(Records)

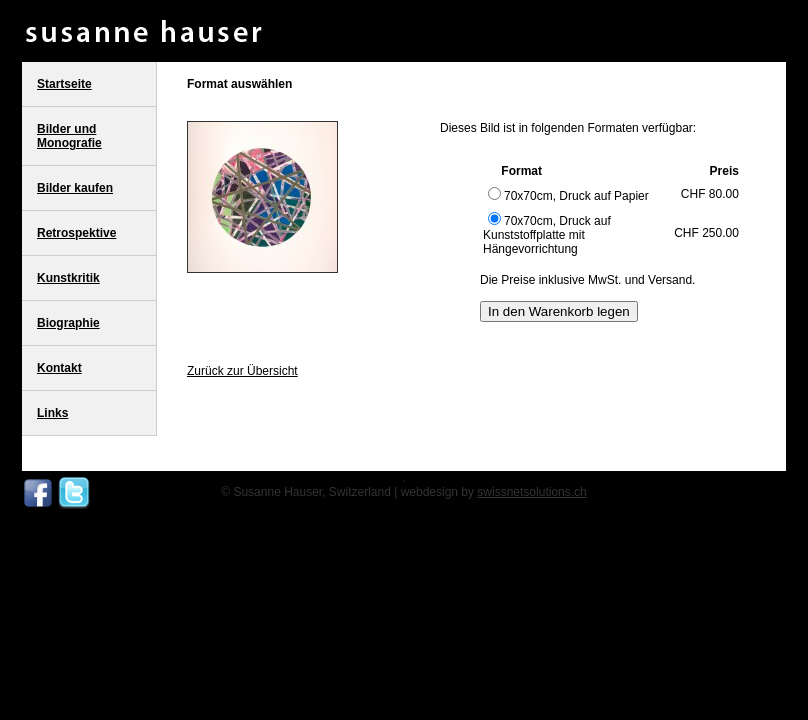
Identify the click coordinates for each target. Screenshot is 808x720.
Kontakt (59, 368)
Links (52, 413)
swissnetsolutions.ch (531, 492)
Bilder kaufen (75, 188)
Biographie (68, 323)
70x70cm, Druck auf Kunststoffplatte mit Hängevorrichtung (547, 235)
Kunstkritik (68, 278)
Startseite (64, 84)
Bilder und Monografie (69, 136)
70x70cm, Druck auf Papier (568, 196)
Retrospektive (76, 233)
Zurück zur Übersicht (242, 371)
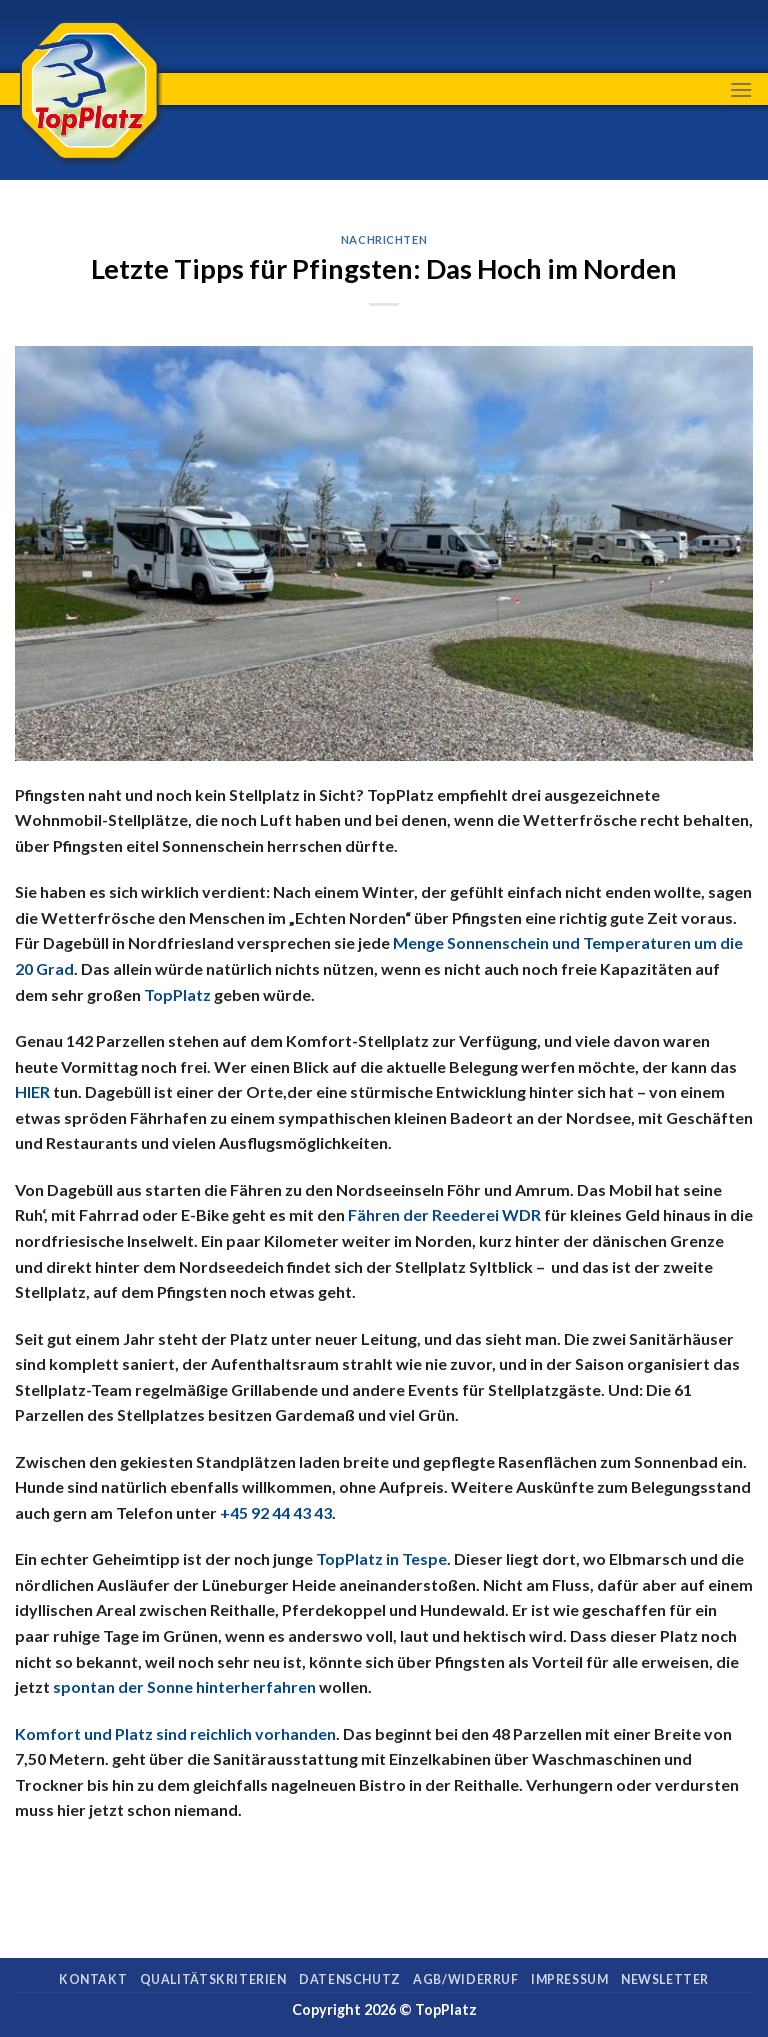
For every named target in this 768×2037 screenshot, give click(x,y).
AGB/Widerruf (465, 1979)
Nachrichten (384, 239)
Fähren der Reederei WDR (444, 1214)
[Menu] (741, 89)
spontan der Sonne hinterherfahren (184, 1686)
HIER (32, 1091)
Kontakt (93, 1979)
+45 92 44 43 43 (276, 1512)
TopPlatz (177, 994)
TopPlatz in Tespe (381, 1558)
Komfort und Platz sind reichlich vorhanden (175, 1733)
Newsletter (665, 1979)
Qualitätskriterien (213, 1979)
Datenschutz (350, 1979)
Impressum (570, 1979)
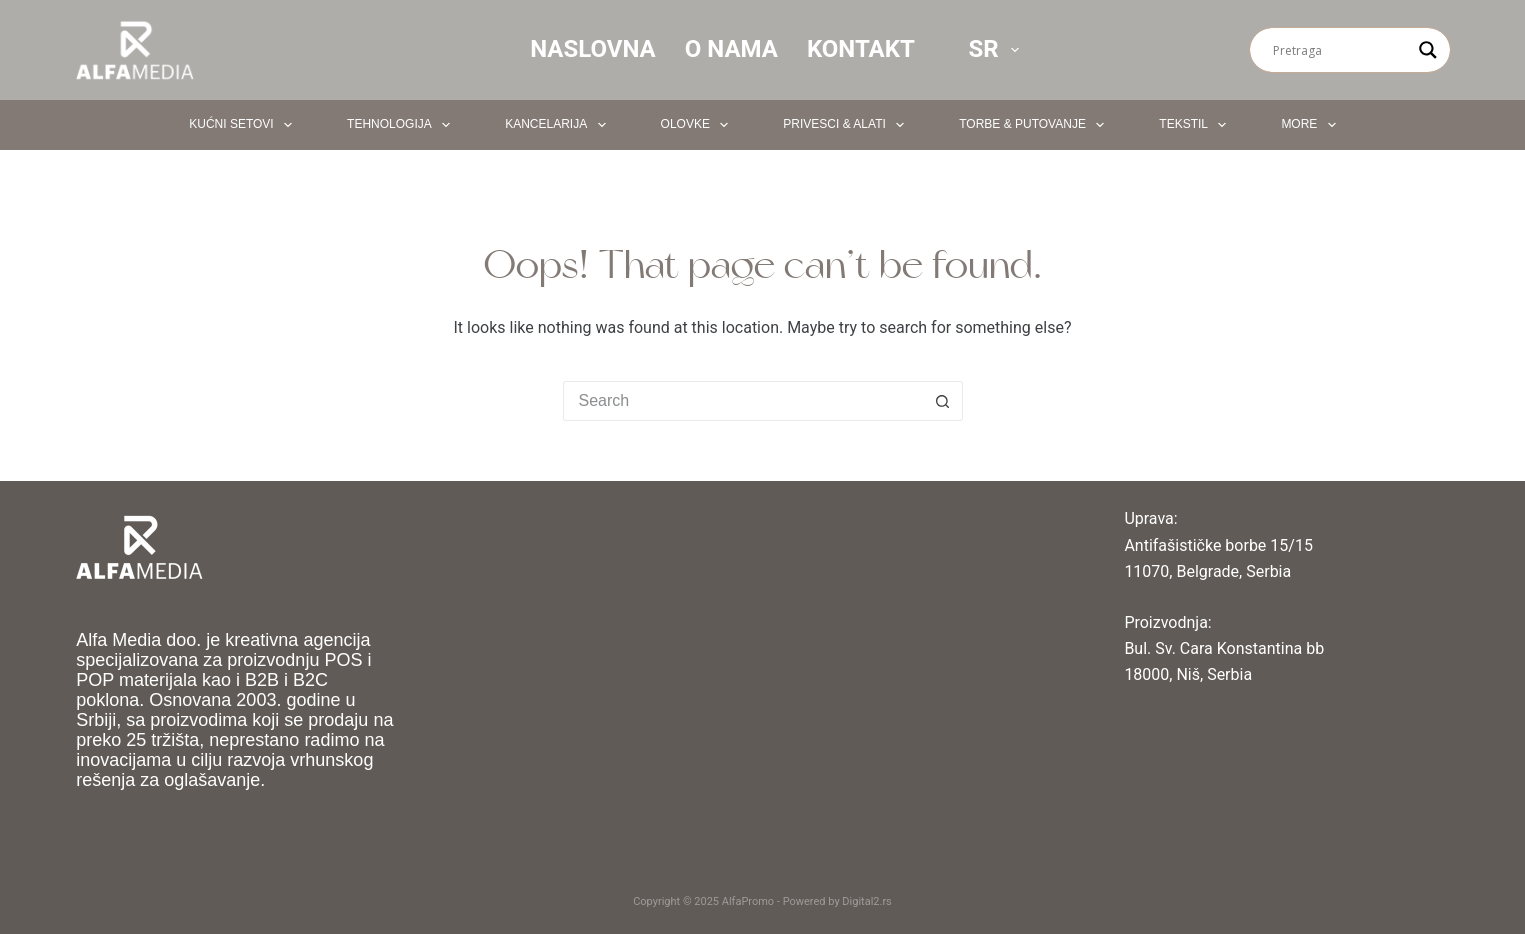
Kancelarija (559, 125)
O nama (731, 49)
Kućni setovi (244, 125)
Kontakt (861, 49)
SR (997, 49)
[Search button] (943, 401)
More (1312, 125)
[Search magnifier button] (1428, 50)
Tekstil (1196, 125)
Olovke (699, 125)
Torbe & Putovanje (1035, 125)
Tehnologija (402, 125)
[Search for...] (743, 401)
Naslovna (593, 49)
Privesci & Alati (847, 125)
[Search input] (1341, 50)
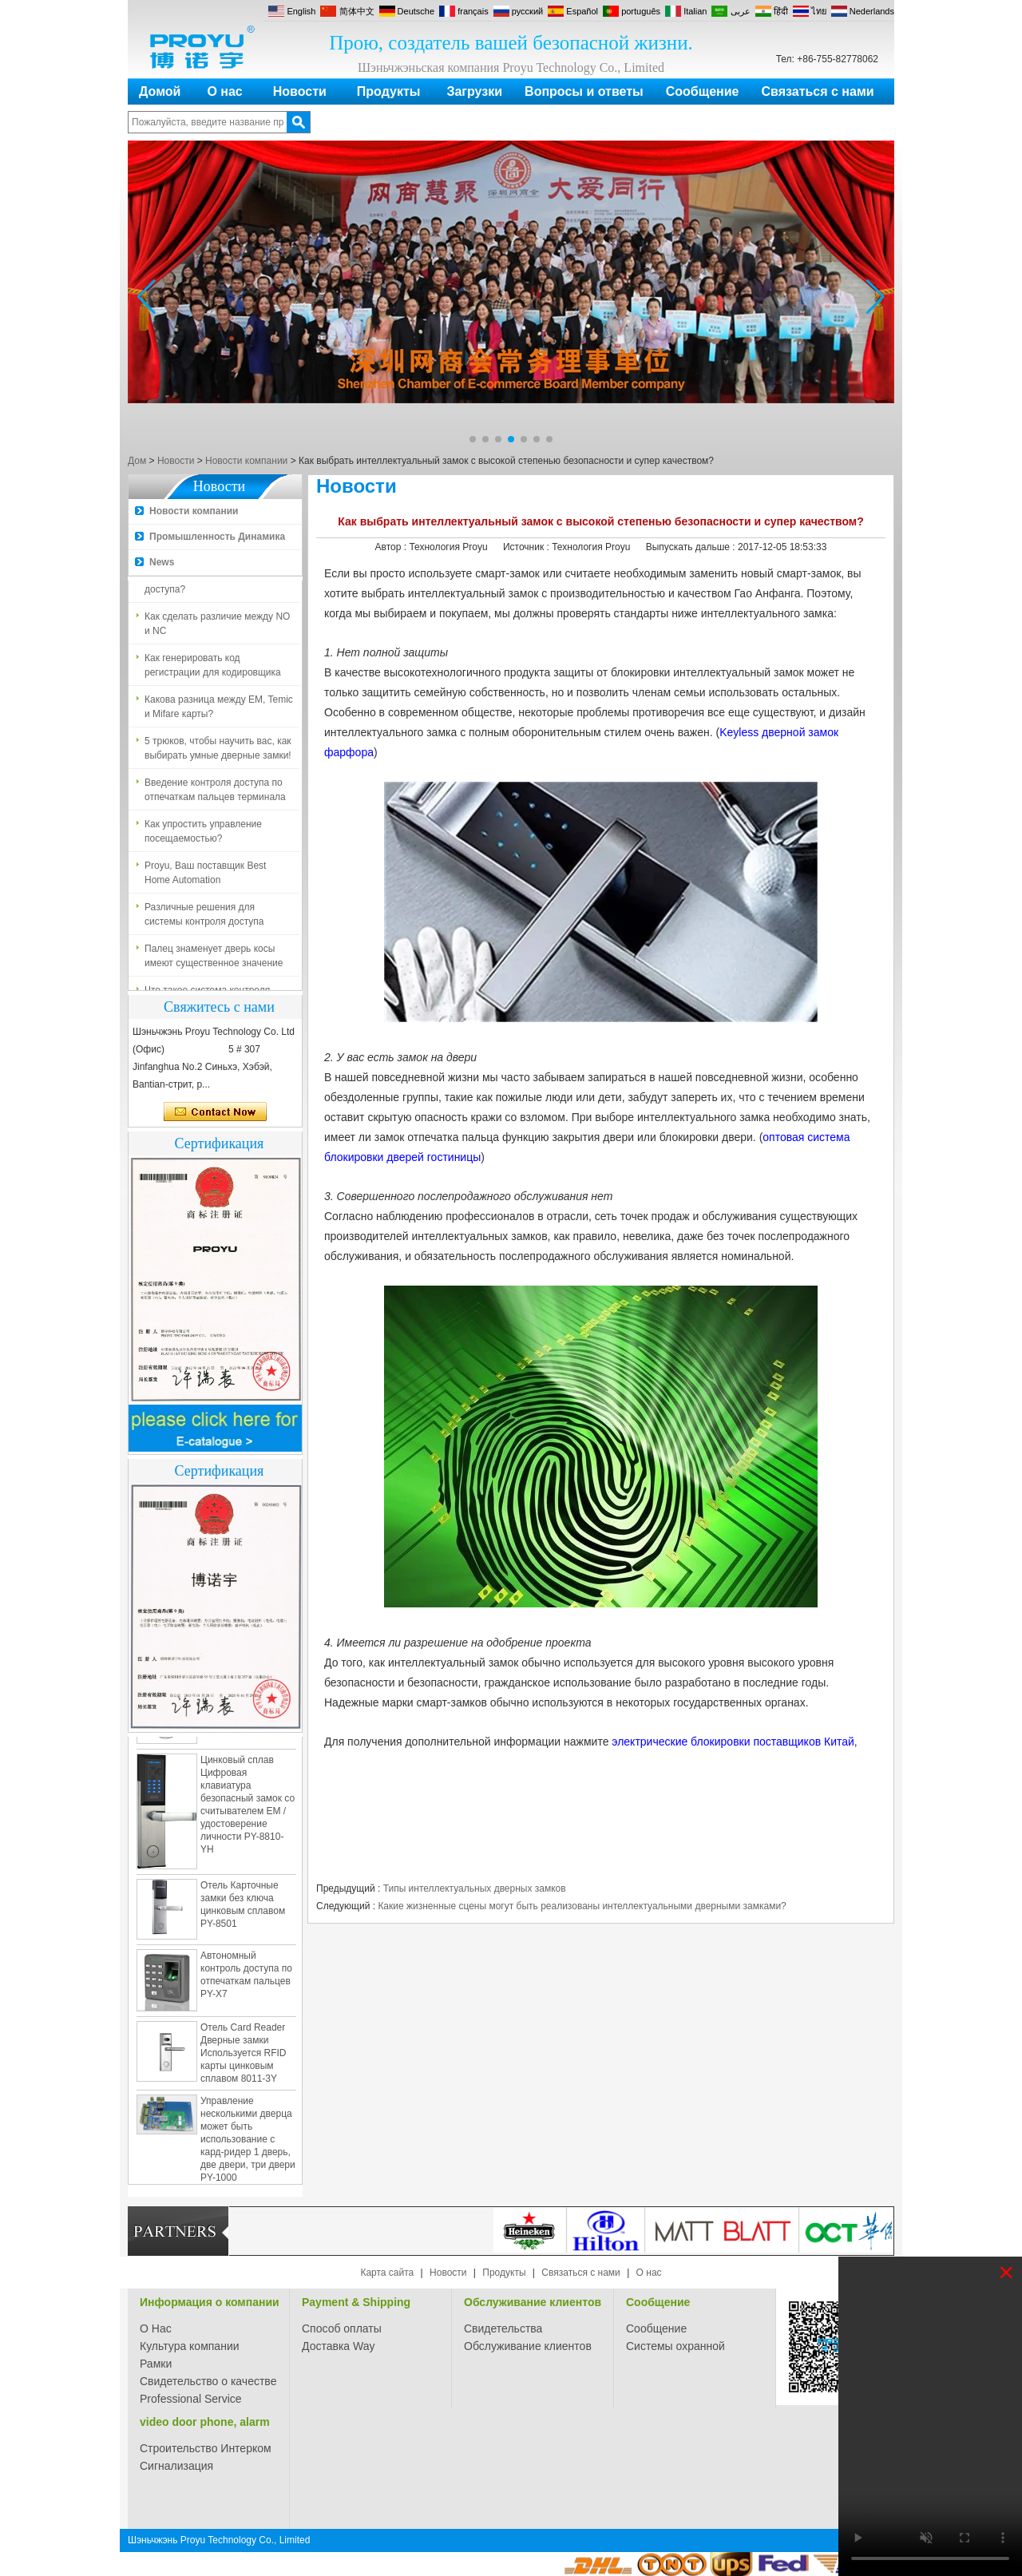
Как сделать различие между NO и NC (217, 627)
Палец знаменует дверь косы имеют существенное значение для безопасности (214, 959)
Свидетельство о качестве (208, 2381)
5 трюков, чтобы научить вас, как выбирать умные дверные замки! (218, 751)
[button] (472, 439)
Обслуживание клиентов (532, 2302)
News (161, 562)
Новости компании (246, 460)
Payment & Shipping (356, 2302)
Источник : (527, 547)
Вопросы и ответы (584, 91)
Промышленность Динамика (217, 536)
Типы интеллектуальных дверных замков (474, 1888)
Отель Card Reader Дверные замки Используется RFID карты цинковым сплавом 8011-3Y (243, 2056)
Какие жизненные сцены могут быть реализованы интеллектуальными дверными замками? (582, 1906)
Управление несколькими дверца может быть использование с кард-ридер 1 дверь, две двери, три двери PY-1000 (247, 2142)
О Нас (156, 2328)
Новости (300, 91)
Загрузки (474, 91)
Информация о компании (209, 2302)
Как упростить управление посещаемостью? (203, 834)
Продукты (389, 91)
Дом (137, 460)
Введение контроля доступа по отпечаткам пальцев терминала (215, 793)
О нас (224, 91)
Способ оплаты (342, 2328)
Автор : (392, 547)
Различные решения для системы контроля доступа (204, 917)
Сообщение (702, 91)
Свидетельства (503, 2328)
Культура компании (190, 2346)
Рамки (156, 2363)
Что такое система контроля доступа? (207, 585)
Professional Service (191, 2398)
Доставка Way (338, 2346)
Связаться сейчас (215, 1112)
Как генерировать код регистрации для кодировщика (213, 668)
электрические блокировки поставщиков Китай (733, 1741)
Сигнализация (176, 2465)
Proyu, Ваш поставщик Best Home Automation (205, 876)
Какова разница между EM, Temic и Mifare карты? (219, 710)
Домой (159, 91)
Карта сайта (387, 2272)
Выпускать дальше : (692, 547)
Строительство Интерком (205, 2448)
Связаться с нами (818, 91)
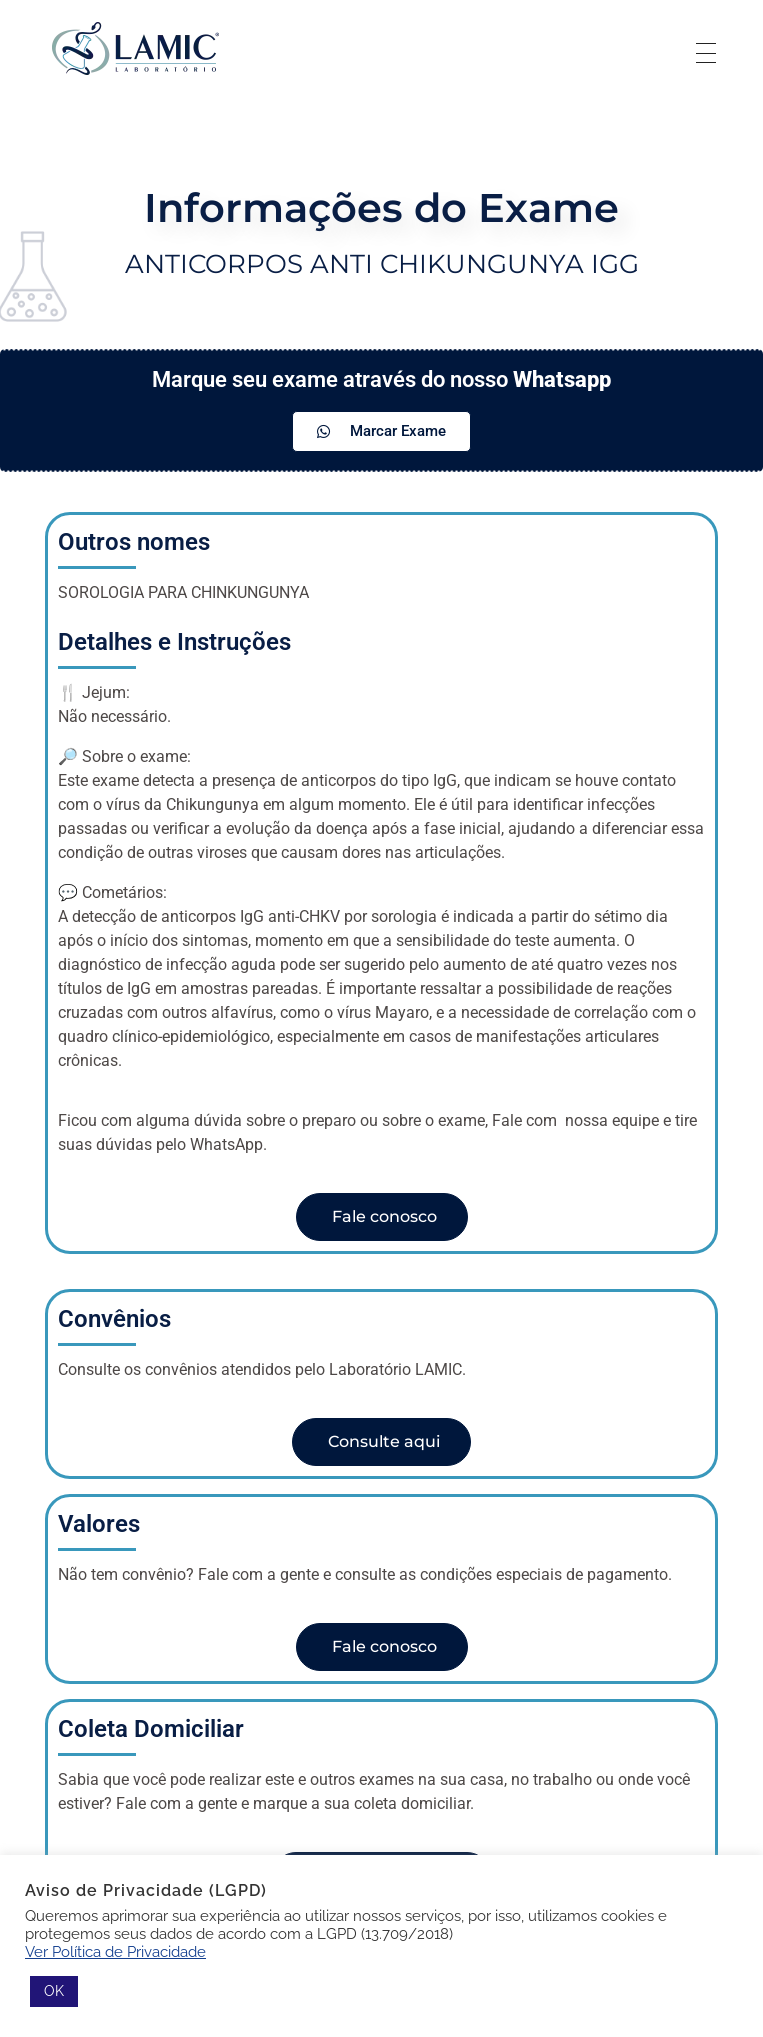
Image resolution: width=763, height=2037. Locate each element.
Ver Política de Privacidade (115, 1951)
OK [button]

(End Records)

Exercise: What is needed is an exact copy of all the records, minus any pictures.

Reply:
Identify the click coordinates for each target. Screenshot is 808x720.
Kontakt (59, 368)
Links (52, 413)
swissnetsolutions.ch (531, 492)
Bilder kaufen (75, 188)
Biographie (68, 323)
70x70cm, Druck auf Kunststoffplatte mit Hängevorrichtung (547, 235)
Kunstkritik (68, 278)
Startseite (64, 84)
Bilder und Monografie (69, 136)
70x70cm, Druck auf Papier (568, 196)
Retrospektive (76, 233)
Zurück zur Übersicht (242, 371)
For every named target in this 768×2037 screenshot, give click(x,y).
AGB/Widerruf (465, 1979)
Nachrichten (384, 239)
Fähren der Reederei WDR (444, 1214)
[Menu] (741, 89)
spontan der Sonne hinterherfahren (184, 1686)
HIER (32, 1091)
Kontakt (93, 1979)
+45 92 44 43 43 (276, 1512)
TopPlatz (177, 994)
TopPlatz in Tespe (381, 1558)
Komfort und Platz sind reichlich vorhanden (175, 1733)
Newsletter (665, 1979)
Qualitätskriterien (213, 1979)
Datenschutz (350, 1979)
Impressum (570, 1979)
Kancelarija (559, 125)
O nama (731, 49)
Kućni setovi (244, 125)
Kontakt (861, 49)
SR (997, 49)
[Search button] (943, 401)
More (1312, 125)
[Search magnifier button] (1428, 50)
Tekstil (1196, 125)
Olovke (699, 125)
Torbe & Putovanje (1035, 125)
Tehnologija (402, 125)
[Search for...] (743, 401)
Naslovna (593, 49)
Privesci & Alati (847, 125)
[Search input] (1341, 50)
Как сделать различие между NO и NC (217, 627)
Палец знаменует дверь косы имеют существенное значение для безопасности (214, 959)
Свидетельство о качестве (208, 2381)
5 трюков, чтобы научить вас, как выбирать умные дверные замки! (218, 751)
[button] (472, 439)
Обслуживание клиентов (532, 2302)
News (161, 562)
Новости компании (246, 460)
Payment & Shipping (356, 2302)
Источник : (527, 547)
Вопросы и ответы (584, 91)
Промышленность Динамика (217, 536)
Типы интеллектуальных дверных замков (474, 1888)
Отель Card Reader Дверные замки Используется RFID карты цинковым сплавом 8011-3Y (243, 2056)
Какие жизненные сцены могут быть реализованы интеллектуальными дверными замками? (582, 1906)
Управление несколькими дверца может быть использование с кард-ридер 1 дверь, две двери, три двери PY-1000 (247, 2142)
О Нас (156, 2328)
Новости (300, 91)
Загрузки (474, 91)
Информация о компании (209, 2302)
Как упростить управление посещаемостью? (203, 834)
Продукты (389, 91)
Дом (137, 460)
Введение контроля доступа по отпечаткам пальцев терминала (215, 793)
О нас (224, 91)
Способ оплаты (342, 2328)
Автор : (392, 547)
Различные решения для системы контроля доступа (204, 917)
Сообщение (702, 91)
Свидетельства (503, 2328)
Культура компании (190, 2346)
Рамки (156, 2363)
Что такое система контроля доступа? (207, 585)
Professional Service (191, 2398)
Доставка Way (338, 2346)
Связаться сейчас (215, 1112)
Как генерировать код регистрации для кодировщика (213, 668)
электрические блокировки поставщиков Китай (733, 1741)
Сигнализация (176, 2465)
Proyu, Ваш поставщик Best Home Automation (205, 876)
Какова разница между EM, Temic и Mifare карты? (219, 710)
Домой (159, 91)
Карта сайта (387, 2272)
Выпускать дальше : (692, 547)
Строительство Интерком (205, 2448)
Связаться с нами (818, 91)
Image resolution: width=763, height=2037. Locate each element.
Ver Política de Privacidade (115, 1951)
OK [button]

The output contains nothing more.